Friday, November 04, 2005

Devil's Night Finds a New Home

Detroit has long suffered from an image as a brutally violent city, its very name evoking images of widespread murder, robbery, and arson. Perhaps nothing cemented this picture Detroit more than the wave of "Devil's Night" fires that plagued the city in the early 1990s.

For those unfamiliar with this ritual, starting in the early 1980s, minor pranks performed on the night before Halloween ranging from ding-dong ditch to the tping of a local curmudgeon's house escalated into widespread arson as Detroit's gangs torched the city's many abandoned (and some un-abandoned) properties. The number of arson incidents rose to such an alarming level that Detroit itself was seemingly set ablaze each year on the night preceding Halloween.
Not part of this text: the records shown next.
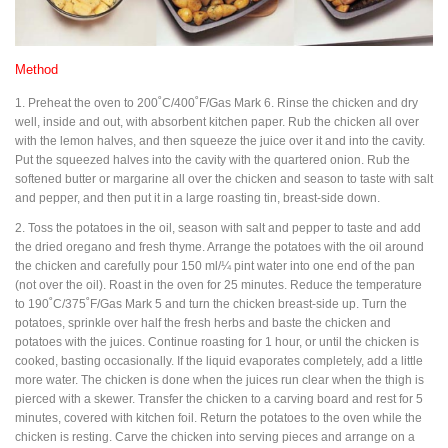
Method
1. Preheat the oven to 200˚C/400˚F/Gas Mark 6. Rinse the chicken and dry
well, inside and out, with absorbent kitchen paper. Rub the chicken all over
with the lemon halves, and then squeeze the juice over it and into the cavity.
Put the squeezed halves into the cavity with the quartered onion. Rub the
softened butter or margarine all over the chicken and season to taste with salt
and pepper, and then put it in a large roasting tin, breast-side down.
2. Toss the potatoes in the oil, season with salt and pepper to taste and add
the dried oregano and fresh thyme. Arrange the potatoes with the oil around
the chicken and carefully pour 150 ml/¼ pint water into one end of the pan
(not over the oil). Roast in the oven for 25 minutes. Reduce the temperature
to 190˚C/375˚F/Gas Mark 5 and turn the chicken breast-side up. Turn the
potatoes, sprinkle over half the fresh herbs and baste the chicken and
potatoes with the juices. Continue roasting for 1 hour, or until the chicken is
cooked, basting occasionally. If the liquid evaporates completely, add a little
more water. The chicken is done when the juices run clear when the thigh is
pierced with a skewer. Transfer the chicken to a carving board and rest for 5
minutes, covered with kitchen foil. Return the potatoes to the oven while the
chicken is resting. Carve the chicken into serving pieces and arrange on a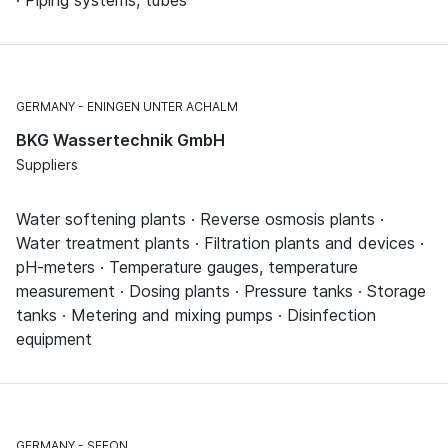
· Piping systems, tubes
GERMANY
ENINGEN UNTER ACHALM
BKG Wassertechnik GmbH
Suppliers
Water softening plants · Reverse osmosis plants ·
Water treatment plants · Filtration plants and devices ·
pH-meters · Temperature gauges, temperature
measurement · Dosing plants · Pressure tanks · Storage
tanks · Metering and mixing pumps · Disinfection
equipment
GERMANY
SEEON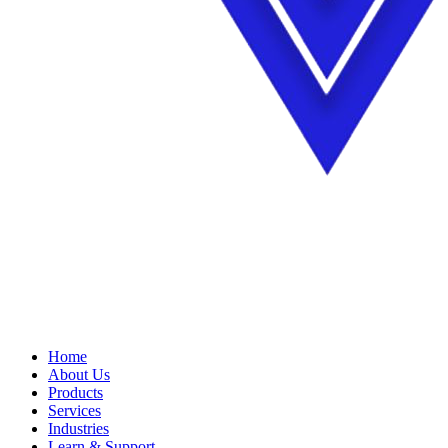
Home
About Us
Products
Services
Industries
Learn & Support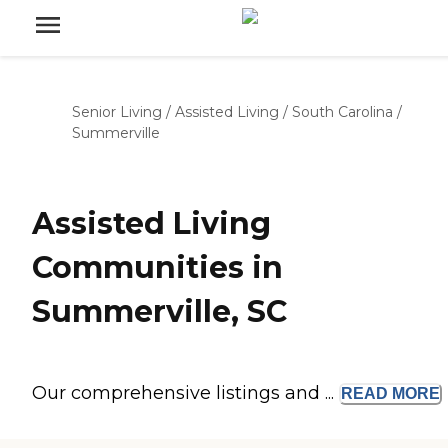
Senior Living
/
Assisted Living
/
South Carolina
/
Summerville
Assisted Living
Communities in
Summerville, SC
Our comprehensive listings and ...
READ
MORE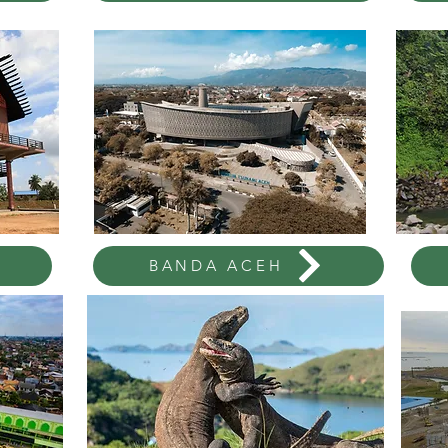
BANDA ACEH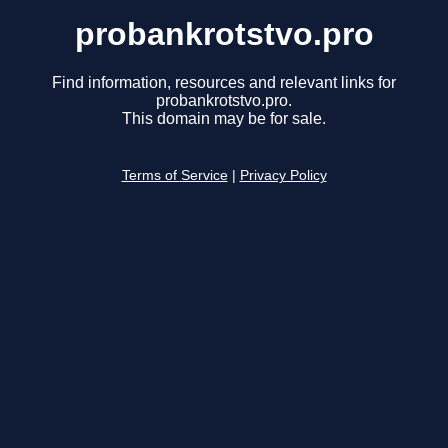
probankrotstvo.pro
Find information, resources and relevant links for
probankrotstvo.pro.
This domain may be for sale.
Terms of Service
|
Privacy Policy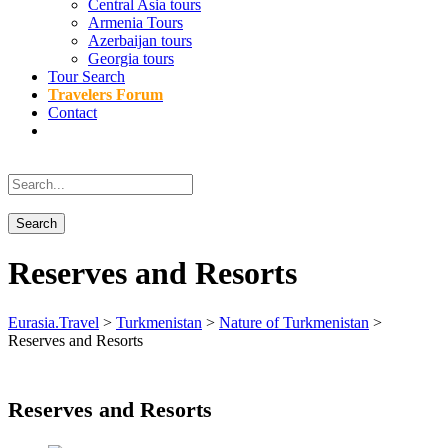
Central Asia tours
Armenia Tours
Azerbaijan tours
Georgia tours
Tour Search
Travelers Forum
Contact
Reserves and Resorts
Eurasia.Travel
>
Turkmenistan
>
Nature of Turkmenistan
>
Reserves and Resorts
Reserves and Resorts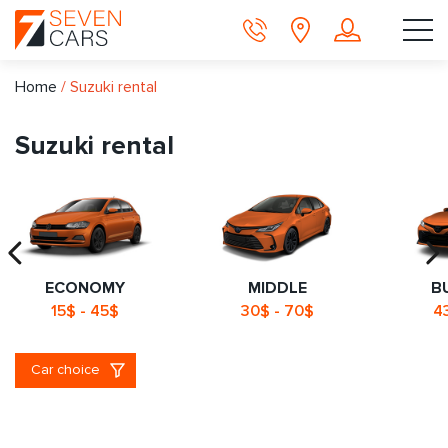
Home
/
Suzuki rental
Suzuki rental
ECONOMY
MIDDLE
B
15$ - 45$
30$ - 70$
4
Car choice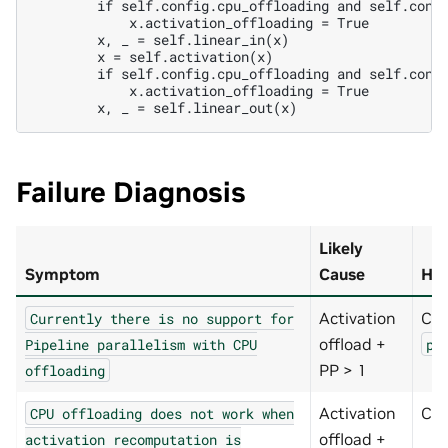
        if self.config.cpu_offloading and self.confi
            x.activation_offloading = True

        x, _ = self.linear_in(x)

        x = self.activation(x)

        if self.config.cpu_offloading and self.confi
            x.activation_offloading = True

Failure Diagnosis
Likely
Symptom
Cause
How
Activation
Ch
Currently
there
is
no
support
for
offload +
Pipeline
parallelism
with
CPU
pi
PP > 1
offloading
Activation
Ch
CPU
offloading
does
not
work
when
offload +
activation
recomputation
is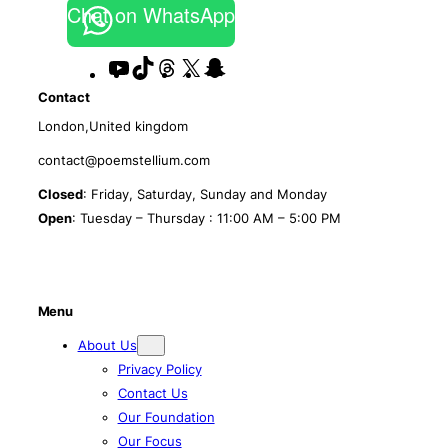
Chat on WhatsApp
YouTube
TikTok
Threads
X
Snapchat
Contact
London,United kingdom
contact@poemstellium.com
Closed
: Friday, Saturday, Sunday and Monday
Open
: Tuesday – Thursday : 11:00 AM – 5:00 PM
Menu
About Us
Privacy Policy
Contact Us
Our Foundation
Our Focus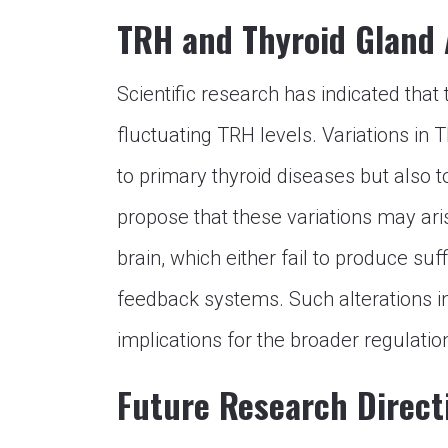
TRH and Thyroid Gland 
Scientific research has indicated that
fluctuating TRH levels. Variations in
to primary thyroid diseases but also t
propose that these variations may ar
brain, which either fail to produce s
feedback systems. Such alterations i
implications for the broader regulatio
Future Research Direct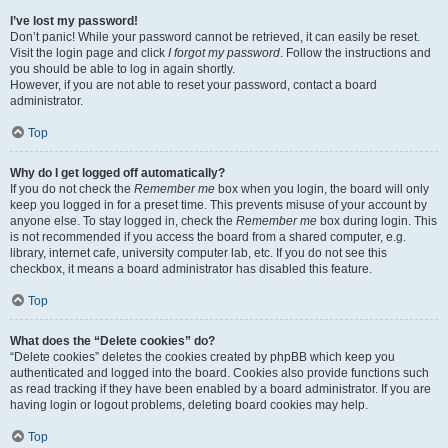
I’ve lost my password!
Don’t panic! While your password cannot be retrieved, it can easily be reset.
Visit the login page and click
I forgot my password
. Follow the instructions and
you should be able to log in again shortly.
However, if you are not able to reset your password, contact a board
administrator.
Top
Why do I get logged off automatically?
If you do not check the
Remember me
box when you login, the board will only
keep you logged in for a preset time. This prevents misuse of your account by
anyone else. To stay logged in, check the
Remember me
box during login. This
is not recommended if you access the board from a shared computer, e.g.
library, internet cafe, university computer lab, etc. If you do not see this
checkbox, it means a board administrator has disabled this feature.
Top
What does the “Delete cookies” do?
“Delete cookies” deletes the cookies created by phpBB which keep you
authenticated and logged into the board. Cookies also provide functions such
as read tracking if they have been enabled by a board administrator. If you are
having login or logout problems, deleting board cookies may help.
Top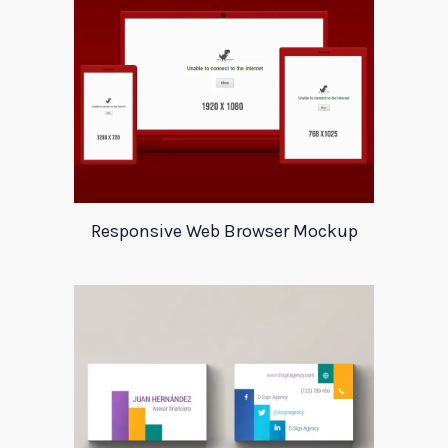
Responsive Web Browser Mockup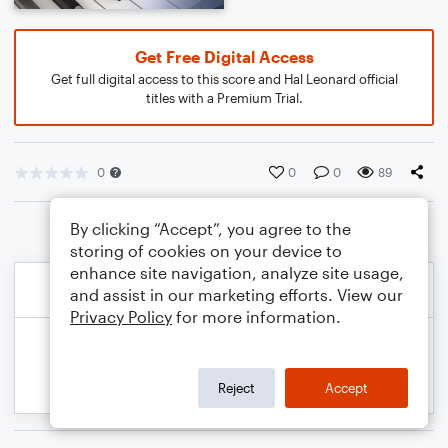
Get Free Digital Access
Get full digital access to this score and Hal Leonard official
titles with a Premium Trial.
0
0
0
89
By clicking “Accept”, you agree to the
storing of cookies on your device to
enhance site navigation, analyze site usage,
and assist in our marketing efforts. View our
Privacy Policy
for more information.
Reject
Accept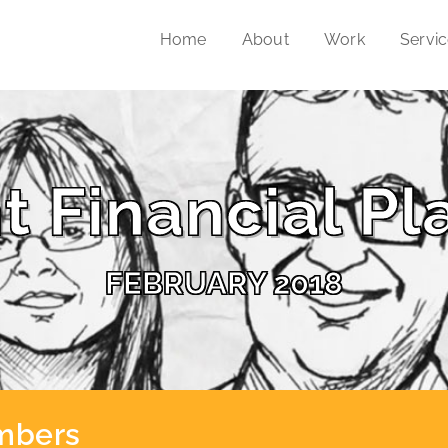
Home
About
Work
Servi
t Financial Pl
FEBRUARY 2018
umbers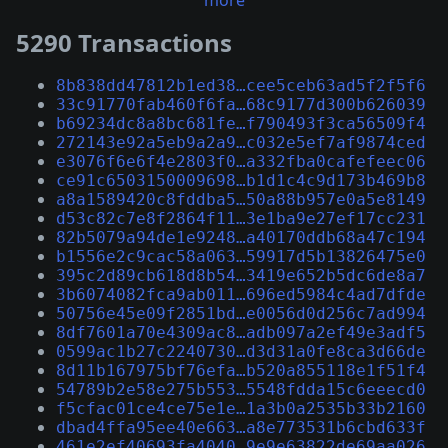
more
5290 Transactions
8b838dd47812b1ed38…cee5ceb63ad5f2f5f6
33c91770fab460f6fa…68c9177d300b626039
b69234dc8a8bc681fe…f790493f3ca56509f4
272143e92a5eb9a2a9…c032e5ef7af9874ced
e3076f6e6f4e2803f0…a332fba0cafefeec06
ce91c6503150009698…b1d1c4c9d173b469b8
a8a1589420c8fddba5…50a88b957e0a5e8149
d53c82c7e8f2864f11…3e1ba9e27ef17cc231
82b5079a94de1e9248…a40170ddb68a47c194
b1556e2c9cac58a063…59917d5b13826475e0
395c2d89cb618d8b54…3419e652b5dc6de8a7
3b6074082fca9ab011…696ed5984c4ad7dfde
50756e45e09f2851bd…e0056d0d256c7ad994
8df7601a70e4309ac8…adb097a2ef49e3adf5
0599ac1b27c2240730…d3d31a0fe8ca3d66de
8d11b167975bf76efa…b520a855118e1f51f4
54789b2e58e275b553…5548fdda15c6eeecd0
f5cfac01ce4ce75e1e…1a3b0a2535b33b2160
dbad4ffa95ee40e663…a8e773531b6cbd633f
461e2ef40693fa4040…9e9e63822de69aa026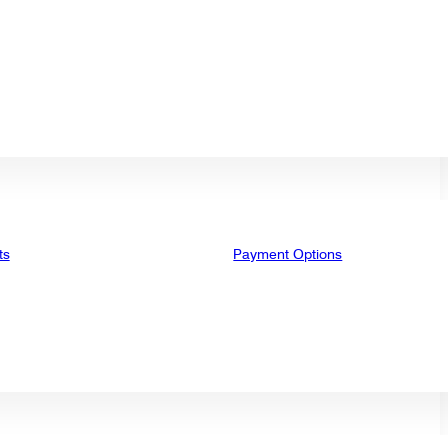
ts
Payment Options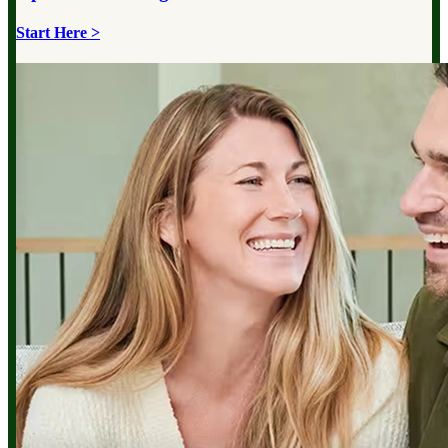
Start Here >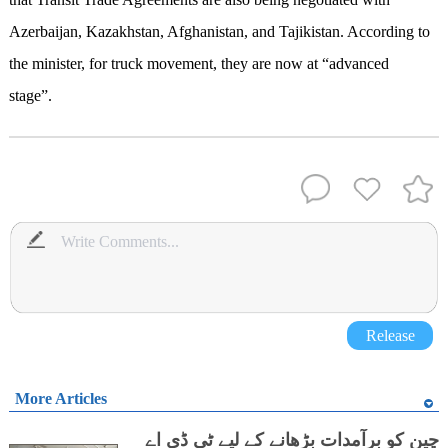
Azerbaijan, Kazakhstan, Afghanistan, and Tajikistan. According to
the minister, for truck movement, they are now at “advanced
stage”.
Release
More Articles
چین کو برآمدات بڑھانے کے لیے ٹی ڈی اے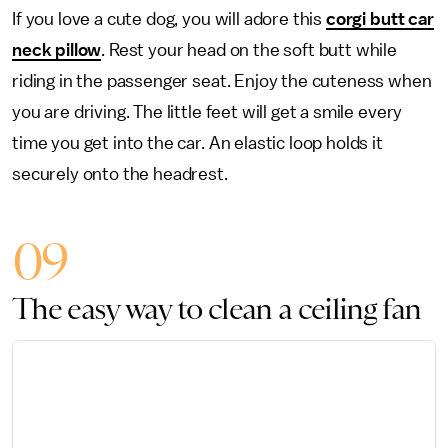
If you love a cute dog, you will adore this
corgi butt car
neck pillow
. Rest your head on the soft butt while
riding in the passenger seat. Enjoy the cuteness when
you are driving. The little feet will get a smile every
time you get into the car. An elastic loop holds it
securely onto the headrest.
09
The easy way to clean a ceiling fan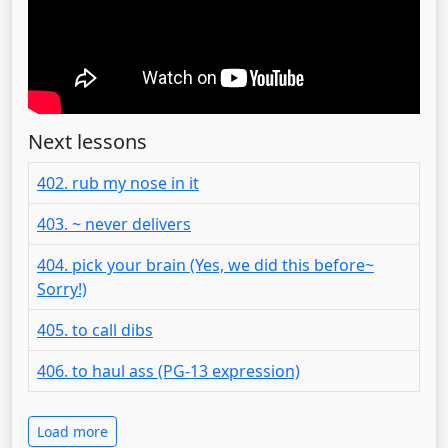
Next lessons
402. rub my nose in it
403. ~ never delivers
404. pick your brain (Yes, we did this before~
Sorry!)
405. to call dibs
406. to haul ass (PG-13 expression)
Load more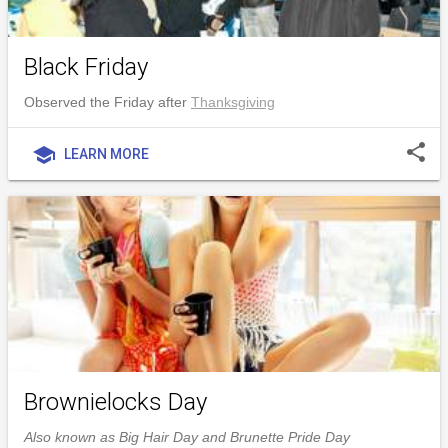
Black Friday
Observed the Friday after
Thanksgiving
share
school
LEARN MORE
Brownielocks Day
Also known as Big Hair Day and Brunette Pride Day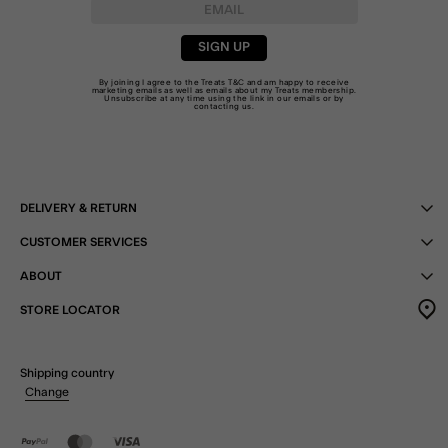
SIGN UP
By joining I agree to the Treats
T&C
and am happy to receive
marketing emails as well as emails about my Treats membership.
Unsubscribe at any time using the link in our emails or by
contacting us
.
DELIVERY & RETURN
CUSTOMER SERVICES
ABOUT
STORE LOCATOR
Shipping country
Change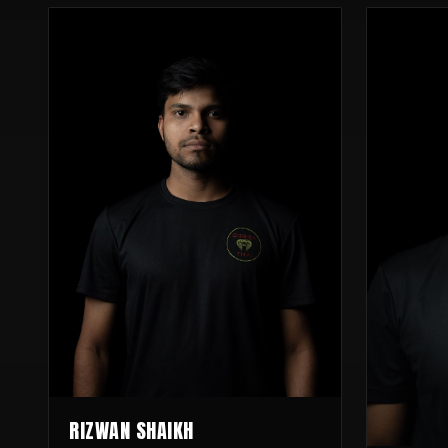
RIZWAN SHAIKH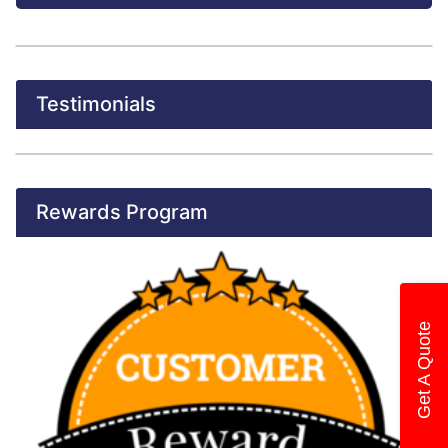
Testimonials
Rewards Program
Get A Quote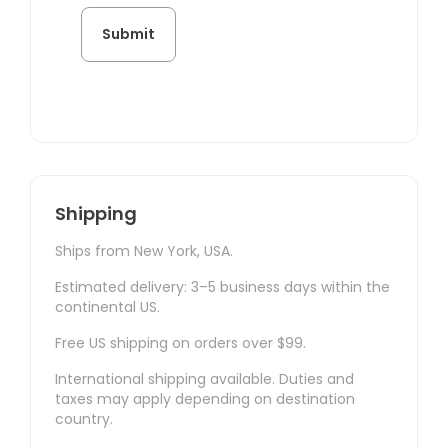
Shipping
Ships from New York, USA.
Estimated delivery: 3–5 business days within the
continental US.
Free US shipping on orders over $99.
International shipping available. Duties and
taxes may apply depending on destination
country.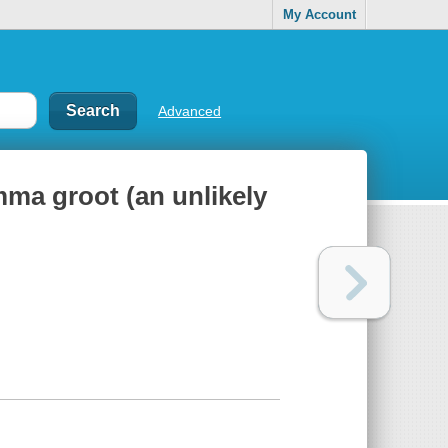
My Account
Advanced
ma groot (an unlikely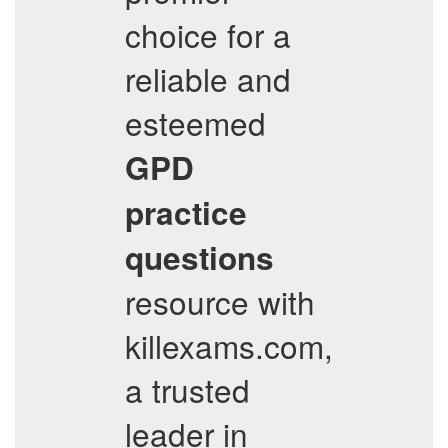
choice for a
reliable and
esteemed
GPD
practice
questions
resource with
killexams.com,
a trusted
leader in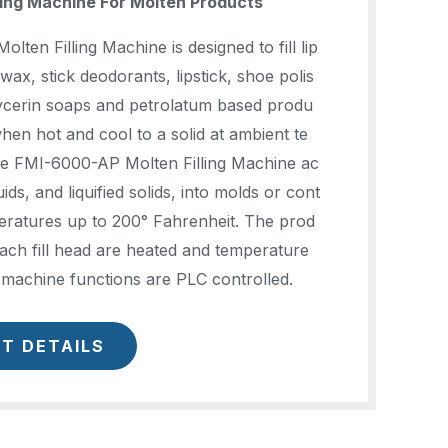
ling Machine For Molten Products
ten Filling Machine is designed to fill lip
wax, stick deodorants, lipstick, shoe polis
lycerin soaps and petrolatum based produ
when hot and cool to a solid at ambient te
e FMI-6000-AP Molten Filling Machine ac
quids, and liquified solids, into molds or cont
eratures up to 200° Fahrenheit. The prod
ach fill head are heated and temperature
l machine functions are PLC controlled.
T DETAILS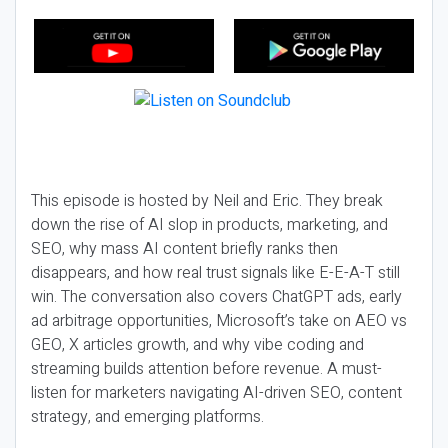
This episode is hosted by Neil and Eric. They break
down the rise of AI slop in products, marketing, and
SEO, why mass AI content briefly ranks then
disappears, and how real trust signals like E-E-A-T still
win. The conversation also covers ChatGPT ads, early
ad arbitrage opportunities, Microsoft’s take on AEO vs
GEO, X articles growth, and why vibe coding and
streaming builds attention before revenue. A must-
listen for marketers navigating AI-driven SEO, content
strategy, and emerging platforms.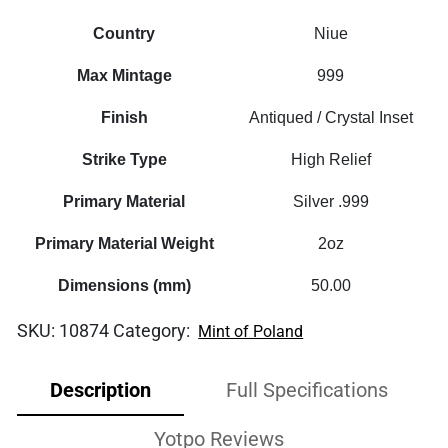
Country
Niue
Max Mintage
999
Finish
Antiqued / Crystal Inset
Strike Type
High Relief
Primary Material
Silver .999
Primary Material Weight
2oz
Dimensions (mm)
50.00
SKU:
10874
Category:
Mint of Poland
Description
Full Specifications
Yotpo Reviews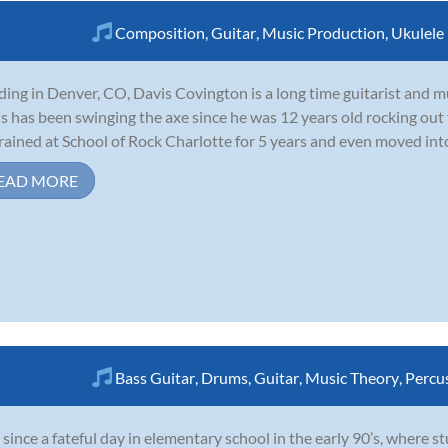
Composition
,
Guitar
,
Music Production
,
Ukulele
ding in Denver, CO, Davis Covington is a long time guitarist and 
s has been swinging the axe since he was 12 years old rocking out
rained at School of Rock Charlotte for 5 years and even moved int
EAD MORE
Bass Guitar
,
Drums
,
Guitar
,
Music Theory
,
Percu
 since a fateful day in elementary school in the early 90’s, where s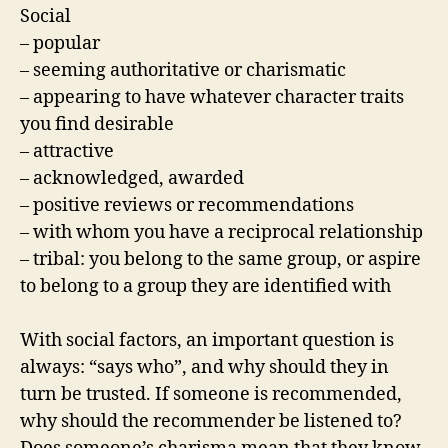
Social
– popular
– seeming authoritative or charismatic
– appearing to have whatever character traits
you find desirable
– attractive
– acknowledged, awarded
– positive reviews or recommendations
– with whom you have a reciprocal relationship
– tribal: you belong to the same group, or aspire
to belong to a group they are identified with
With social factors, an important question is
always: “says who”, and why should they in
turn be trusted. If someone is recommended,
why should the recommender be listened to?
The annual Devil's Night conflagration became so notorious that journalists from as far away as Japan travelled to the Motor City to view for themselves the inevitable flames that set the city on fire.

Fortunately for Detroit, patience for these acts of violence wore thin. Renamed "Angel's Night", the City of Detroit dramatically increased its police presence on the nights leading up to Halloween. More importantly, regular citizens readily volunteered their time to serve in citizen patrols that roamed the city looking for n'er do-wells. These "angels" (along with a muscular police presence) dramatically reduced the number of arsons that once afflicted Detroit in the run-up to Halloween, and they continue to serve as a beacon for the good that can be accomplished by an active citizenry that is motivated to make a positive impact on society.

Unfortunately, another city with French ties is now experiencing its own wave of Devil's Nights. The suburbs of Paris have now burned for 9 days as the mostly Muslim residents of the impovershed suburban areas ringing Paris have taken to widespread arson, vandalism, and rioting.

Can Chirac become the "angel" necessary to stop this violence. I doubt it.

On the plus side, perhaps now that the world's most civilized city has experienced its own Devil's Night, others may soon start recognizing the tremendous strides made by Detroit in bringing civility to its streets through a combination of good policing and citizen involvement. I doubt that too since Detroit seems destined to be everyone's convenient whipping post.